Marseille, Frankreichs ›Tor‹ zum Mittelmeer und in die Welt, wurde von griechischen Seefahrern um 600 vor unserer Zeit gegründet. Sie ist die lässigere Schwester von Paris, war 2013 Kulturhauptstadt Europas und ist bis heute pulsierende Migrationsstadt und kosmopolitischer Sehnsuchtsort. Der Hafen von Marseille, von dem aus die Schiffe nach Korsika, Sardinien und Nordafrika ablegen, bestimmt die Atmosphäre der Second City Frankreichs. Sie ist offen und lebendig, widersprüchlich und widerspenstig, windig und bunt, laut und aromatisch, klingt und riecht nach Fisch, Minze und der großen weiten Welt. Marseille ist ein Ort zum Ankommen und Aufbrechen, Inhalieren und Verstecken.
Diese Sammlung von vielen erstmals übersetzten Texten lädt ein zum Streifzug durch Gassen und Boulevards, über Plätze und Quais und folgt auch den Straßen ins zeitgenössische Südfrankreich. Der Band lässt sogar die ›Mutter‹ von Zidane zu Wort kommen und enthält Beiträge der deutschsprachigen Exilliteratur (Fred Wander, Soma Morgenstern), von bekannten französischen (Jean-Marie Le Clézio, Michel Tournier, Jean-Claude Izzo, Jean Echenoz) und arabischen AutorInnen (Tahar Ben Jelloun, Leïla Sebbar) sowie bislang ungehörte Stimmen der jüngeren Literaten und Musikergeneration wie Mathieu Croizet, Minna Sif und Moussu T e lei jovents.

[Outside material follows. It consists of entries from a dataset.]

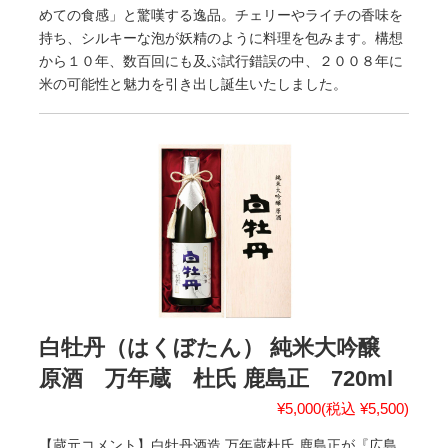
めての食感」と驚嘆する逸品。チェリーやライチの香味を
持ち、シルキーな泡が妖精のように料理を包みます。構想
から１０年、数百回にも及ぶ試行錯誤の中、２００８年に
米の可能性と魅力を引き出し誕生いたしました。
白牡丹（はくぼたん） 純米大吟醸
原酒 万年蔵 杜氏 鹿島正 720ml
¥5,000
(税込 ¥5,500)
【蔵元コメント】白牡丹酒造 万年蔵杜氏 鹿島正が『広島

Daniel Winkler, geboren 1973 in München, ist Professor für französische und italienische Literatur und Kultur an der Universität Heidelberg. Er hat viele Jahre in Marseille, Paris, Innsbruck und Wien gelebt und publiziert u.a. zu literarischen und filmischen Imaginationen mediterraner Metropolen und alpiner Landschaften sowie zum europäischen Theater ab der Aufklärung. Daneben ist er in der Kulturvermittlung tätig und kuratiert u.a. Filmreihen.